**GOAL OF THE EXERCISE:** The response should be the records below, repeated exactly, with each picture left out.

**DATA RECORDS:**
=== Section Start ===

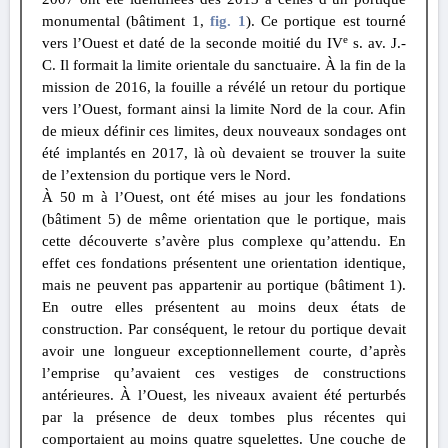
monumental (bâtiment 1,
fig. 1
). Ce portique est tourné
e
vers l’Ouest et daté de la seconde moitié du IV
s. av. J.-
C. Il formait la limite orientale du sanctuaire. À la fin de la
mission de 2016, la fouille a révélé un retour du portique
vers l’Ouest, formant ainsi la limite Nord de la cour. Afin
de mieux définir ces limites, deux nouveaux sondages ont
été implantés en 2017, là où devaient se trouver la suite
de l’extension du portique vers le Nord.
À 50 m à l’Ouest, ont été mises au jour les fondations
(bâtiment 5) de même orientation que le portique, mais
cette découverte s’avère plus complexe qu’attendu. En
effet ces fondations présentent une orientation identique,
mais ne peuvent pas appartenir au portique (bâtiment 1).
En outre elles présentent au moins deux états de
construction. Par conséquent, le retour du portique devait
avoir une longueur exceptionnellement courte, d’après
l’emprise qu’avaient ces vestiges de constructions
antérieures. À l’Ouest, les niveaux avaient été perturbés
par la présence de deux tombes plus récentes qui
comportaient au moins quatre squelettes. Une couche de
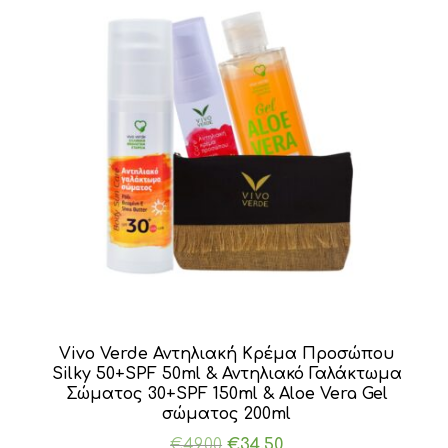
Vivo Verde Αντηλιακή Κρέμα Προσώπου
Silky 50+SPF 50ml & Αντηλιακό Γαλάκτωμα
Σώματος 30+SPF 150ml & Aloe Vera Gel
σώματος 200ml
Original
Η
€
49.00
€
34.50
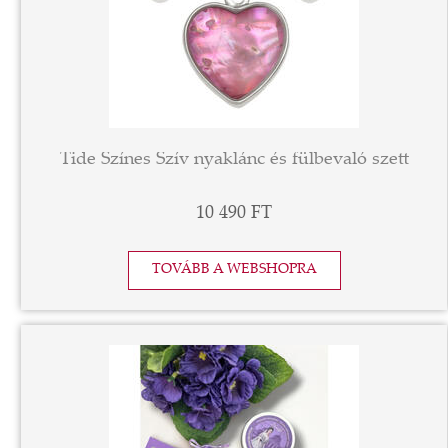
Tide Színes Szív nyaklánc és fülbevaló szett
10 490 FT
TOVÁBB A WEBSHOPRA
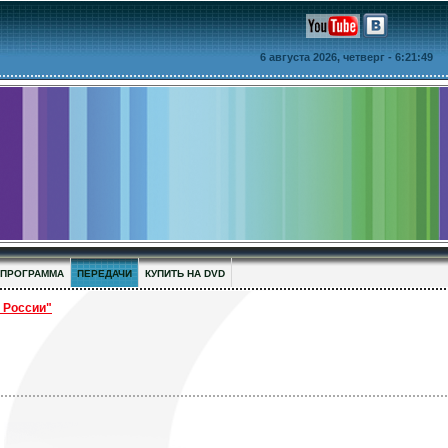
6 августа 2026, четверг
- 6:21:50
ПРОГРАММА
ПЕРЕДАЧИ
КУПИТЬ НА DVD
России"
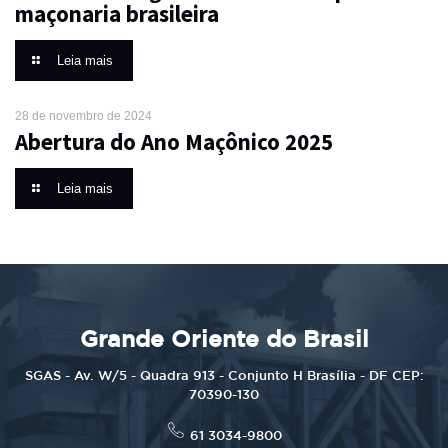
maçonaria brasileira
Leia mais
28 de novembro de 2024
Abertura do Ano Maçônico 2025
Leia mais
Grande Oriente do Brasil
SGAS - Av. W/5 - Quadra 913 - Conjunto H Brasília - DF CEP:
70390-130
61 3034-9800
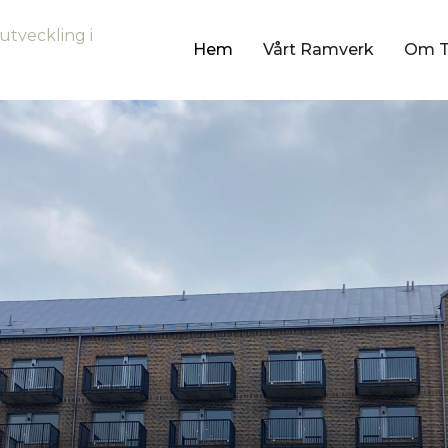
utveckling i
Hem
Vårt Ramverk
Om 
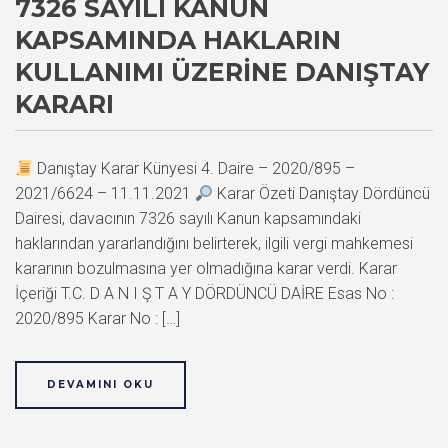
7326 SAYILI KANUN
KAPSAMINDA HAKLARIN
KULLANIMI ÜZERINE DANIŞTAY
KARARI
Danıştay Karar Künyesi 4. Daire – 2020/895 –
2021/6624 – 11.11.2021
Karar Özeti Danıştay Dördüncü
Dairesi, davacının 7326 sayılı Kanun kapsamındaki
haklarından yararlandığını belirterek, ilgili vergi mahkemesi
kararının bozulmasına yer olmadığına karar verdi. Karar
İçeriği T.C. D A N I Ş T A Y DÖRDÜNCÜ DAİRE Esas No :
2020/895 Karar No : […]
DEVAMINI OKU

=== Section End ===

**YOUR SOLUTION:**
monumental (bâtiment 1,
fig. 1
). Ce portique est tourné
e
vers l’Ouest et daté de la seconde moitié du IV
s. av. J.-
C. Il formait la limite orientale du sanctuaire. À la fin de la
mission de 2016, la fouille a révélé un retour du portique
vers l’Ouest, formant ainsi la limite Nord de la cour. Afin
de mieux définir ces limites, deux nouveaux sondages ont
été implantés en 2017, là où devaient se trouver la suite
de l’extension du portique vers le Nord.
À 50 m à l’Ouest, ont été mises au jour les fondations
(bâtiment 5) de même orientation que le portique, mais
cette découverte s’avère plus complexe qu’attendu. En
effet ces fondations présentent une orientation identique,
mais ne peuvent pas appartenir au portique (bâtiment 1).
En outre elles présentent au moins deux états de
construction. Par conséquent, le retour du portique devait
avoir une longueur exceptionnellement courte, d’après
l’emprise qu’avaient ces vestiges de constructions
antérieures. À l’Ouest, les niveaux avaient été perturbés
par la présence de deux tombes plus récentes qui
comportaient au moins quatre squelettes. Une couche de
Vivo Verde Αντηλιακή Κρέμα Προσώπου
Silky 50+SPF 50ml & Αντηλιακό Γαλάκτωμα
Σώματος 30+SPF 150ml & Aloe Vera Gel
σώματος 200ml
Original
Η
€
49.00
€
34.50
Tide Színes Szív nyaklánc és fülbevaló szett
10 490 FT
TOVÁBB A WEBSHOPRA
6 августа 2026, четверг
- 6:21:50
ПРОГРАММА
ПЕРЕДАЧИ
КУПИТЬ НА DVD
России"
maçonaria brasileira
Leia mais
28 de novembro de 2024
Abertura do Ano Maçônico 2025
Leia mais
Grande Oriente do Brasil
SGAS - Av. W/5 - Quadra 913 - Conjunto H Brasília - DF CEP:
70390-130
61 3034-9800
utveckling i
Hem
Vårt Ramverk
Om 
7326 SAYILI KANUN
KAPSAMINDA HAKLARIN
KULLANIMI ÜZERINE DANIŞTAY
KARARI
Danıştay Karar Künyesi 4. Daire – 2020/895 –
2021/6624 – 11.11.2021
Karar Özeti Danıştay Dördüncü
Dairesi, davacının 7326 sayılı Kanun kapsamındaki
haklarından yararlandığını belirterek, ilgili vergi mahkemesi
kararının bozulmasına yer olmadığına karar verdi. Karar
İçeriği T.C. D A N I Ş T A Y DÖRDÜNCÜ DAİRE Esas No :
2020/895 Karar No : […]
DEVAMINI OKU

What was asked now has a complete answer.